» What to work on
Without any of their pictures, return all of the records exactly.

Recorded data:
Content starts
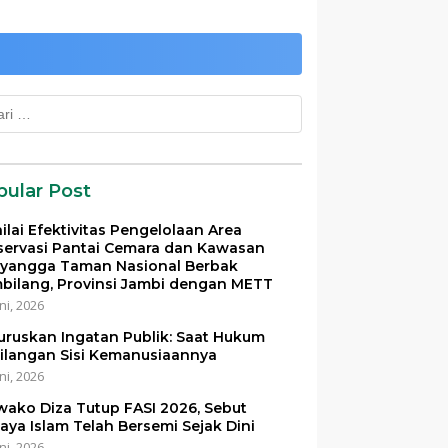
k:
pular Post
ilai Efektivitas Pengelolaan Area
servasi Pantai Cemara dan Kawasan
yangga Taman Nasional Berbak
bilang, Provinsi Jambi dengan METT
ni, 2026
uruskan Ingatan Publik: Saat Hukum
ilangan Sisi Kemanusiaannya
ni, 2026
ako Diza Tutup FASI 2026, Sebut
aya Islam Telah Bersemi Sejak Dini
ni, 2026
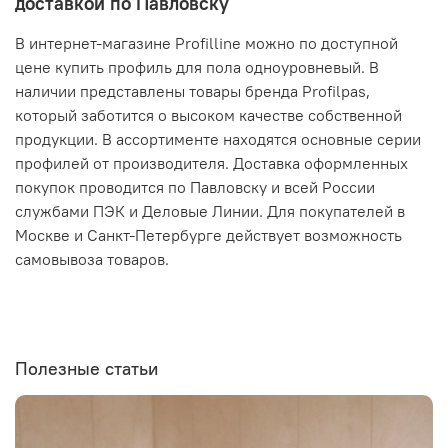
доставкой по Павловску
В интернет-магазине Profilline можно по доступной
цене купить профиль для пола одноуровневый. В
наличии представлены товары бренда Profilpas,
который заботится о высоком качестве собственной
продукции. В ассортименте находятся основные серии
профилей от производителя. Доставка оформленных
покупок проводится по Павловску и всей России
службами ПЭК и Деловые Линии. Для покупателей в
Москве и Санкт-Петербурге действует возможность
самовывоза товаров.
Полезные статьи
Content ends
» Task solution
k:
pular Post
ilai Efektivitas Pengelolaan Area
servasi Pantai Cemara dan Kawasan
yangga Taman Nasional Berbak
bilang, Provinsi Jambi dengan METT
ni, 2026
uruskan Ingatan Publik: Saat Hukum
ilangan Sisi Kemanusiaannya
ni, 2026
ako Diza Tutup FASI 2026, Sebut
aya Islam Telah Bersemi Sejak Dini
ni, 2026
доставкой по Павловску
В интернет-магазине Profilline можно по доступной
цене купить профиль для пола одноуровневый. В
наличии представлены товары бренда Profilpas,
который заботится о высоком качестве собственной
продукции. В ассортименте находятся основные серии
профилей от производителя. Доставка оформленных
покупок проводится по Павловску и всей России
службами ПЭК и Деловые Линии. Для покупателей в
Москве и Санкт-Петербурге действует возможность
самовывоза товаров.
Полезные статьи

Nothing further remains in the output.